When I was 19 years old, I saw a random flyer on campus advertising an upcoming talk. It was out of the ordinary and caught my eye. I was at the Georgetown School of Foreign Service (SFS), so most talks and events revolved around policy wonks, economists, and the occasional head of state. There was a small auditorium in the art building that was going to be hosting some dude who was an SFS alumnus and had apparently made a lot of money investing in Twitter and some other startups. This was not the typical SFS alum profile.
This was 2010, so Twitter was certainly popular but nowhere close to being ubiquitous yet. I had recently decided my major was going to be Science, Technology, and International Affairs (STIA in SFS parlance). This guy was in tech. I was sort of interested in tech. I should go check it out.
In hindsight, this was probably one of the most important decisions I made while at college.
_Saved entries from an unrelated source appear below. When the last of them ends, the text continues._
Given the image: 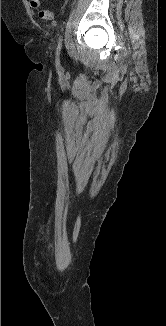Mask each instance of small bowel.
<instances>
[{"label": "small bowel", "mask_w": 166, "mask_h": 326, "mask_svg": "<svg viewBox=\"0 0 166 326\" xmlns=\"http://www.w3.org/2000/svg\"><path fill=\"white\" fill-rule=\"evenodd\" d=\"M31 7L34 9H39L41 6L40 0H30Z\"/></svg>", "instance_id": "1"}]
</instances>
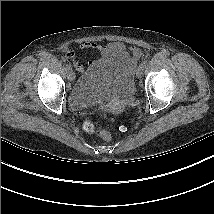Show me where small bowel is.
<instances>
[{
	"mask_svg": "<svg viewBox=\"0 0 214 214\" xmlns=\"http://www.w3.org/2000/svg\"><path fill=\"white\" fill-rule=\"evenodd\" d=\"M81 50H94L103 56L117 55L121 56L125 63L133 68L141 56V51L135 46L127 47L121 42H110L106 45H101L96 42H84L80 44ZM68 57L73 60L75 69L78 72H84L86 66L93 67L98 64V61H88L87 64L80 62L73 52H69Z\"/></svg>",
	"mask_w": 214,
	"mask_h": 214,
	"instance_id": "1",
	"label": "small bowel"
}]
</instances>
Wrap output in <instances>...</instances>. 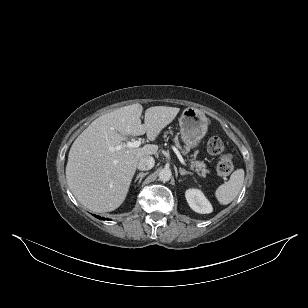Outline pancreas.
I'll list each match as a JSON object with an SVG mask.
<instances>
[{
    "label": "pancreas",
    "mask_w": 308,
    "mask_h": 308,
    "mask_svg": "<svg viewBox=\"0 0 308 308\" xmlns=\"http://www.w3.org/2000/svg\"><path fill=\"white\" fill-rule=\"evenodd\" d=\"M173 134L172 131H166L164 133V138H167V134ZM174 142L176 144V146L180 149H183L185 152H188L190 150L189 147L187 146H184L182 147L180 145V142H179V139H178V136H175L174 138ZM190 163H191V169H195V171L197 172L198 175L202 176V177H205L206 176V173H208L209 171L206 169V164L203 162V161H198L195 159V156L193 159L190 160Z\"/></svg>",
    "instance_id": "cf45deb5"
}]
</instances>
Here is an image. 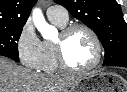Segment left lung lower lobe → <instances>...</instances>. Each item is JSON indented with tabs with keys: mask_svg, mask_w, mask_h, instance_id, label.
Instances as JSON below:
<instances>
[{
	"mask_svg": "<svg viewBox=\"0 0 127 92\" xmlns=\"http://www.w3.org/2000/svg\"><path fill=\"white\" fill-rule=\"evenodd\" d=\"M103 65L107 66H121L127 68V53H121L114 56L112 59L104 61Z\"/></svg>",
	"mask_w": 127,
	"mask_h": 92,
	"instance_id": "0a47b994",
	"label": "left lung lower lobe"
}]
</instances>
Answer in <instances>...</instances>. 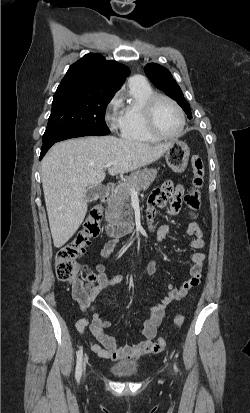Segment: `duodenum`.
Segmentation results:
<instances>
[{"mask_svg": "<svg viewBox=\"0 0 250 413\" xmlns=\"http://www.w3.org/2000/svg\"><path fill=\"white\" fill-rule=\"evenodd\" d=\"M114 194V185L109 184L103 194V200L111 198ZM105 232L109 237H121L123 235L132 233L135 230L133 222H112L107 221L105 227Z\"/></svg>", "mask_w": 250, "mask_h": 413, "instance_id": "obj_1", "label": "duodenum"}]
</instances>
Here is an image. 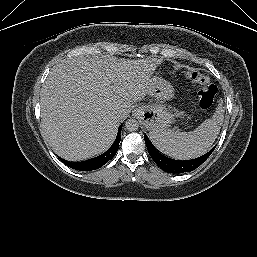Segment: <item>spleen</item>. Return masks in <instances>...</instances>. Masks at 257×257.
Returning a JSON list of instances; mask_svg holds the SVG:
<instances>
[{
    "label": "spleen",
    "instance_id": "3e777b00",
    "mask_svg": "<svg viewBox=\"0 0 257 257\" xmlns=\"http://www.w3.org/2000/svg\"><path fill=\"white\" fill-rule=\"evenodd\" d=\"M224 119V107L219 104L213 116L194 131H150L153 145L164 155L174 159H192L205 154L215 142Z\"/></svg>",
    "mask_w": 257,
    "mask_h": 257
}]
</instances>
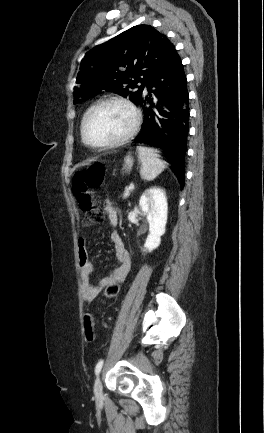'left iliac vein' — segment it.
Listing matches in <instances>:
<instances>
[{
  "label": "left iliac vein",
  "instance_id": "4c4485c4",
  "mask_svg": "<svg viewBox=\"0 0 264 433\" xmlns=\"http://www.w3.org/2000/svg\"><path fill=\"white\" fill-rule=\"evenodd\" d=\"M94 394L97 401H102L103 399V392H102V382L101 377H97L95 384H94Z\"/></svg>",
  "mask_w": 264,
  "mask_h": 433
}]
</instances>
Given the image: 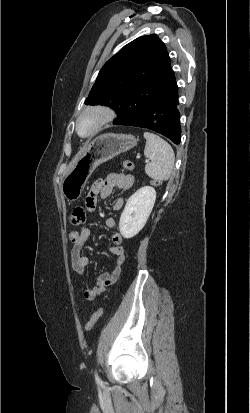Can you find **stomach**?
Instances as JSON below:
<instances>
[{
	"mask_svg": "<svg viewBox=\"0 0 250 413\" xmlns=\"http://www.w3.org/2000/svg\"><path fill=\"white\" fill-rule=\"evenodd\" d=\"M132 135L106 133L95 138L75 161L62 181L61 190L68 202L78 200L95 168L137 145Z\"/></svg>",
	"mask_w": 250,
	"mask_h": 413,
	"instance_id": "0dacf381",
	"label": "stomach"
}]
</instances>
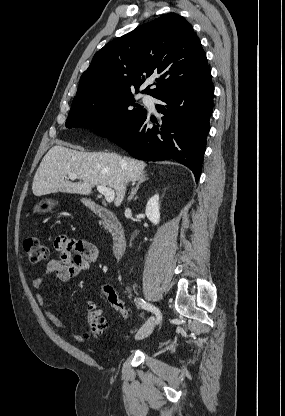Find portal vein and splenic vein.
Wrapping results in <instances>:
<instances>
[{
    "label": "portal vein and splenic vein",
    "mask_w": 285,
    "mask_h": 416,
    "mask_svg": "<svg viewBox=\"0 0 285 416\" xmlns=\"http://www.w3.org/2000/svg\"><path fill=\"white\" fill-rule=\"evenodd\" d=\"M69 180H77L78 176L77 174H68ZM98 192L100 194H103L105 196L106 202H113L115 198V192L112 190V188H106V186H97Z\"/></svg>",
    "instance_id": "obj_1"
}]
</instances>
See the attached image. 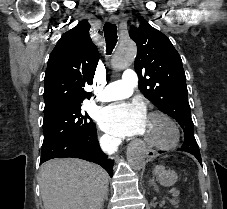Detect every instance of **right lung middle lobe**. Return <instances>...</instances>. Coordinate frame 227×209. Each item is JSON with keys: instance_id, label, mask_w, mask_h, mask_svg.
<instances>
[{"instance_id": "1", "label": "right lung middle lobe", "mask_w": 227, "mask_h": 209, "mask_svg": "<svg viewBox=\"0 0 227 209\" xmlns=\"http://www.w3.org/2000/svg\"><path fill=\"white\" fill-rule=\"evenodd\" d=\"M83 99L53 98L45 102L43 145L69 135L87 134L96 126L86 112L81 111Z\"/></svg>"}]
</instances>
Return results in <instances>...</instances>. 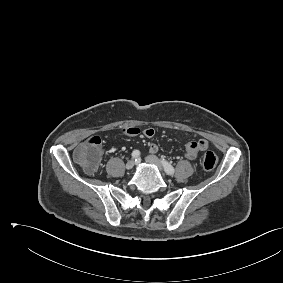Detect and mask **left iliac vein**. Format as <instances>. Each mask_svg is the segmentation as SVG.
<instances>
[{
	"label": "left iliac vein",
	"mask_w": 283,
	"mask_h": 283,
	"mask_svg": "<svg viewBox=\"0 0 283 283\" xmlns=\"http://www.w3.org/2000/svg\"><path fill=\"white\" fill-rule=\"evenodd\" d=\"M145 159H146V162H148L149 164H152V165L156 166L158 169L162 170L161 162L159 161V159L156 156L149 155Z\"/></svg>",
	"instance_id": "1"
}]
</instances>
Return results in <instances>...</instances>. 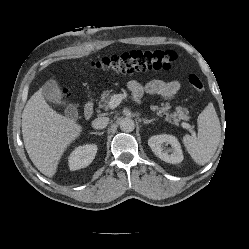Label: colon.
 <instances>
[{"instance_id":"obj_1","label":"colon","mask_w":249,"mask_h":249,"mask_svg":"<svg viewBox=\"0 0 249 249\" xmlns=\"http://www.w3.org/2000/svg\"><path fill=\"white\" fill-rule=\"evenodd\" d=\"M175 61L176 54L173 51L146 49L102 57L92 62V66L102 71L133 73L146 70H169ZM188 83L198 92L204 89L202 80L196 74L188 76ZM63 95L67 97L68 91L64 90Z\"/></svg>"}]
</instances>
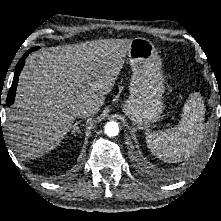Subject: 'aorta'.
Returning <instances> with one entry per match:
<instances>
[{
  "label": "aorta",
  "instance_id": "aorta-1",
  "mask_svg": "<svg viewBox=\"0 0 221 221\" xmlns=\"http://www.w3.org/2000/svg\"><path fill=\"white\" fill-rule=\"evenodd\" d=\"M104 132L109 137H115L119 133L118 123L115 121H110L105 125Z\"/></svg>",
  "mask_w": 221,
  "mask_h": 221
}]
</instances>
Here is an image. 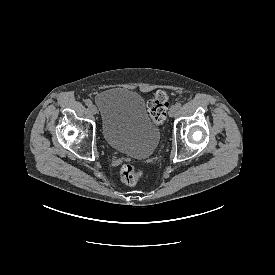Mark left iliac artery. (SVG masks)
Here are the masks:
<instances>
[{
    "instance_id": "obj_1",
    "label": "left iliac artery",
    "mask_w": 275,
    "mask_h": 275,
    "mask_svg": "<svg viewBox=\"0 0 275 275\" xmlns=\"http://www.w3.org/2000/svg\"><path fill=\"white\" fill-rule=\"evenodd\" d=\"M175 107H176L177 109H179V108L181 107V103H180V102H177V103L175 104Z\"/></svg>"
}]
</instances>
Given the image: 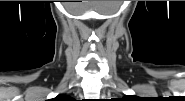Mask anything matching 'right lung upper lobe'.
Returning <instances> with one entry per match:
<instances>
[{
  "label": "right lung upper lobe",
  "instance_id": "right-lung-upper-lobe-1",
  "mask_svg": "<svg viewBox=\"0 0 185 101\" xmlns=\"http://www.w3.org/2000/svg\"><path fill=\"white\" fill-rule=\"evenodd\" d=\"M70 97L66 96V95H58L56 98H54V100L57 101H67L69 100Z\"/></svg>",
  "mask_w": 185,
  "mask_h": 101
}]
</instances>
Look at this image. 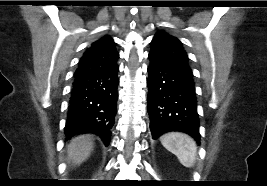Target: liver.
<instances>
[{
    "mask_svg": "<svg viewBox=\"0 0 267 186\" xmlns=\"http://www.w3.org/2000/svg\"><path fill=\"white\" fill-rule=\"evenodd\" d=\"M93 147L94 141L90 135H80L73 138L68 144V157L73 165H80L90 156Z\"/></svg>",
    "mask_w": 267,
    "mask_h": 186,
    "instance_id": "6515ba94",
    "label": "liver"
}]
</instances>
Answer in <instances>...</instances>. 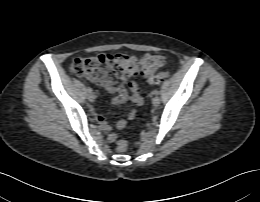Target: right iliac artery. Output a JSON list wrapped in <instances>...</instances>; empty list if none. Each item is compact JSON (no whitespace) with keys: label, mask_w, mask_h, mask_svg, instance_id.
I'll use <instances>...</instances> for the list:
<instances>
[{"label":"right iliac artery","mask_w":260,"mask_h":202,"mask_svg":"<svg viewBox=\"0 0 260 202\" xmlns=\"http://www.w3.org/2000/svg\"><path fill=\"white\" fill-rule=\"evenodd\" d=\"M88 93H92V89L90 87L87 88Z\"/></svg>","instance_id":"1"}]
</instances>
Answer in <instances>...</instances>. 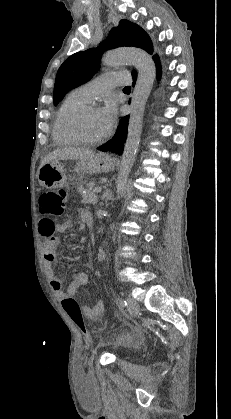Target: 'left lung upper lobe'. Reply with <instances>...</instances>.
Returning a JSON list of instances; mask_svg holds the SVG:
<instances>
[{"label":"left lung upper lobe","mask_w":231,"mask_h":419,"mask_svg":"<svg viewBox=\"0 0 231 419\" xmlns=\"http://www.w3.org/2000/svg\"><path fill=\"white\" fill-rule=\"evenodd\" d=\"M138 47L148 53L153 52L152 42L146 32L128 20H121L113 28L105 41L97 48L77 52L67 58L60 66L55 86L54 105H57L71 89L89 81L99 69L102 53L109 48ZM136 73L135 71L132 74Z\"/></svg>","instance_id":"left-lung-upper-lobe-1"}]
</instances>
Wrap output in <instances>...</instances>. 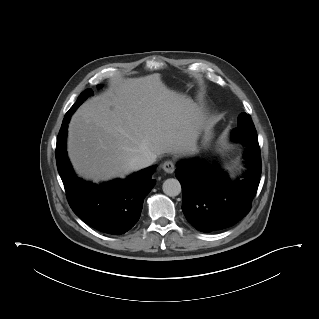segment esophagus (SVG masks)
<instances>
[{
	"mask_svg": "<svg viewBox=\"0 0 319 319\" xmlns=\"http://www.w3.org/2000/svg\"><path fill=\"white\" fill-rule=\"evenodd\" d=\"M162 168L166 173L171 174L175 170V163L171 160H167L163 163Z\"/></svg>",
	"mask_w": 319,
	"mask_h": 319,
	"instance_id": "1",
	"label": "esophagus"
}]
</instances>
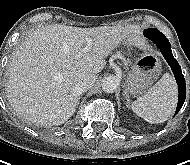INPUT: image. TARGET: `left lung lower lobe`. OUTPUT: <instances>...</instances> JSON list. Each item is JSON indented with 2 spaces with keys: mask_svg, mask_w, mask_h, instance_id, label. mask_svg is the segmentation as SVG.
I'll return each mask as SVG.
<instances>
[{
  "mask_svg": "<svg viewBox=\"0 0 190 165\" xmlns=\"http://www.w3.org/2000/svg\"><path fill=\"white\" fill-rule=\"evenodd\" d=\"M150 40H152L161 50V53L163 54L164 58L170 65L176 82L178 84V91H179V98H178V105L176 109V113L181 109L183 106V103L186 98V84L185 79L181 71V67L178 64L177 60L173 57L172 51H171V45L168 41V39L164 36V34H156L151 37H149Z\"/></svg>",
  "mask_w": 190,
  "mask_h": 165,
  "instance_id": "0a47b994",
  "label": "left lung lower lobe"
}]
</instances>
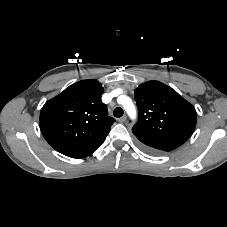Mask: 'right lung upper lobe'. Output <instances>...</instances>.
<instances>
[{
	"instance_id": "1",
	"label": "right lung upper lobe",
	"mask_w": 227,
	"mask_h": 227,
	"mask_svg": "<svg viewBox=\"0 0 227 227\" xmlns=\"http://www.w3.org/2000/svg\"><path fill=\"white\" fill-rule=\"evenodd\" d=\"M103 87L97 80H82L47 101L40 113V129L58 152L83 158L99 148L115 119L101 101Z\"/></svg>"
}]
</instances>
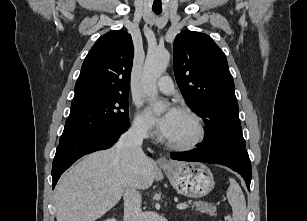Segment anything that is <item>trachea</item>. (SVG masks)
I'll list each match as a JSON object with an SVG mask.
<instances>
[{"label": "trachea", "mask_w": 307, "mask_h": 221, "mask_svg": "<svg viewBox=\"0 0 307 221\" xmlns=\"http://www.w3.org/2000/svg\"><path fill=\"white\" fill-rule=\"evenodd\" d=\"M153 12H155L156 14H160L162 10H153Z\"/></svg>", "instance_id": "obj_1"}]
</instances>
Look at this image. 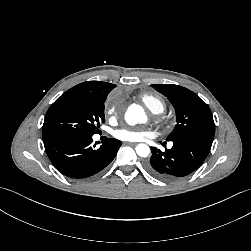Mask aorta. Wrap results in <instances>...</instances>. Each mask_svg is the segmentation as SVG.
I'll use <instances>...</instances> for the list:
<instances>
[{
  "label": "aorta",
  "mask_w": 251,
  "mask_h": 251,
  "mask_svg": "<svg viewBox=\"0 0 251 251\" xmlns=\"http://www.w3.org/2000/svg\"><path fill=\"white\" fill-rule=\"evenodd\" d=\"M125 120L129 125H135L137 123H145L147 116L141 106L133 104L127 109ZM136 153L140 157H147L150 153V148L147 144L140 143L136 146Z\"/></svg>",
  "instance_id": "obj_1"
}]
</instances>
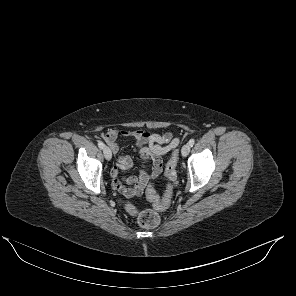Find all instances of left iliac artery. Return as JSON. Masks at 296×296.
I'll list each match as a JSON object with an SVG mask.
<instances>
[{"label": "left iliac artery", "mask_w": 296, "mask_h": 296, "mask_svg": "<svg viewBox=\"0 0 296 296\" xmlns=\"http://www.w3.org/2000/svg\"><path fill=\"white\" fill-rule=\"evenodd\" d=\"M194 143H195V140H194V139H190V141H189V145H190L191 147L194 145Z\"/></svg>", "instance_id": "1"}]
</instances>
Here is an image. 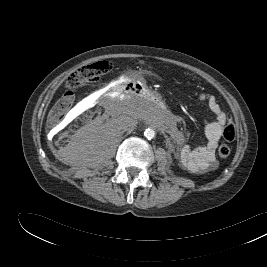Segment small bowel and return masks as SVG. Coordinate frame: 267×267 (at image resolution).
Wrapping results in <instances>:
<instances>
[{"label": "small bowel", "instance_id": "obj_1", "mask_svg": "<svg viewBox=\"0 0 267 267\" xmlns=\"http://www.w3.org/2000/svg\"><path fill=\"white\" fill-rule=\"evenodd\" d=\"M198 100L201 104L207 106L214 115L215 120L209 123L205 128L207 137V144L205 146L196 148L184 146L178 153L180 162L189 171L194 173L212 170L217 166L215 151L223 135L224 127L229 120L228 115L221 109L215 96L202 93L199 95ZM170 122L172 121L170 120ZM173 132L175 136H177V132Z\"/></svg>", "mask_w": 267, "mask_h": 267}]
</instances>
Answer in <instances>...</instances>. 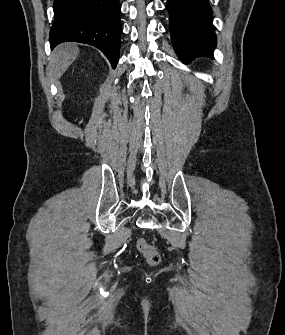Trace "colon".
<instances>
[{
  "label": "colon",
  "mask_w": 285,
  "mask_h": 335,
  "mask_svg": "<svg viewBox=\"0 0 285 335\" xmlns=\"http://www.w3.org/2000/svg\"><path fill=\"white\" fill-rule=\"evenodd\" d=\"M137 250L144 256L147 263L157 265L161 260V255L157 248L148 243L144 238H139L136 242Z\"/></svg>",
  "instance_id": "obj_1"
}]
</instances>
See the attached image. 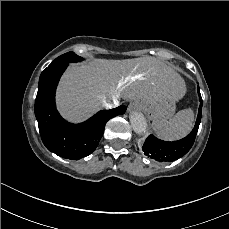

I’ve forgotten most of the lectures, talks, readings, and seminars that I poured countless hours into during my college years, but one line from this talk has always stuck with me and influenced much of my decision-making: “Be interesting.”
As I said, I was 19. I was an international affairs major. My career aspirations were vaguely defined as do something globally oriented that helps people. I had no grand plan around going to law school or being an investment banker or consultant. As I sat in this small auditorium with maybe 100 people (I don’t think it could have been much more than that), I was enthralled by this guy who talked about studying abroad, being a ski bum, going to law school, not going to class, losing all his money, making all of it back, and now sitting on the precipice of make an eye-watering amount of money as Twitter and his other investments went public. There seemed to be no master plan, but instead, a guiding principle centered around saying yes to interesting experiences.
When the talk turned to Q/A, one of the students asked a question around career advice. How could we use our time at Georgetown to set ourselves up for a successful career. The speaker went on to say that he’s only going to hire you if you’re interesting. Don’t walk into his office and tell him about your internship at Consulting Firm ABC and your amazing GPA. He wanted to hear about the time you were backpacking in Peru and got stranded somewhere and figured out how to get yourself out of a tight situation. In his mind, that was a true learning experience that taught you how the world works.
At a high-octane school where every kid was gunning to be a lawyer, banker, consultant, doctor, or politician, this advice came across as highly apocryphal. At the time, I was the kid in the library until 1:00am every night, reading everything assigned on the syllabus, and considering not studying abroad because I was concerned the experience would not be academically rigorous enough. I didn’t run out of the auditorium and dramatically change my life, but my wheels started turning.
Over the coming months and years, what I think happened is that my decision making framework changed. I adopted “interesting” as a metric within my internal compass. Study abroad in the UK or South Africa? Which one would make me more interesting? Work abroad or take a promotion at my corporate job? Which one would make me more interesting?
As the years went on and I graduated and moved into my early career, the “be interesting” moniker stayed with me, but I forgot the name of that speaker from back in 2010. Fast forward to 2025. I occasionally listen to the Tim Ferriss podcast. The title for the Chris Sacco conversation caught my eye when scrolling through Spotify, so I gave it a listen. As Sacco gets into it, he starts talking about Twitter and mentions being a Georgetown alum. A quick Google and a realized this was a guy I had heard speak 15 years ago. He drops a few more f-bombs now, but his message was essentially an evolved version of that talk I heard him give 15 years ago. It was a weird aha moment. It made me want to jump up and say I know this guy, but of course, that would just make me look like another weirdo on the subway. No one cared, but for me at least, I now could put a name to that person who had subtly changed the arc of my college and early post college life.
So is “be interesting” good advice? I was fortunate enough to graduate college without crushing debt or a family I needed to support. I was in a privileged position with a good education. With those caveats in mind, I think the “be interesting” advice has generally served me well. It has certainly not been the most lucrative path, but it’s helped me make personal and career decisions that I’m proud of. As time passes and my responsibilities increase on the family and work front, including “be interesting” in the decision making framework becomes harder, but I hope I never completely eliminate it from my internal evaluation metrics.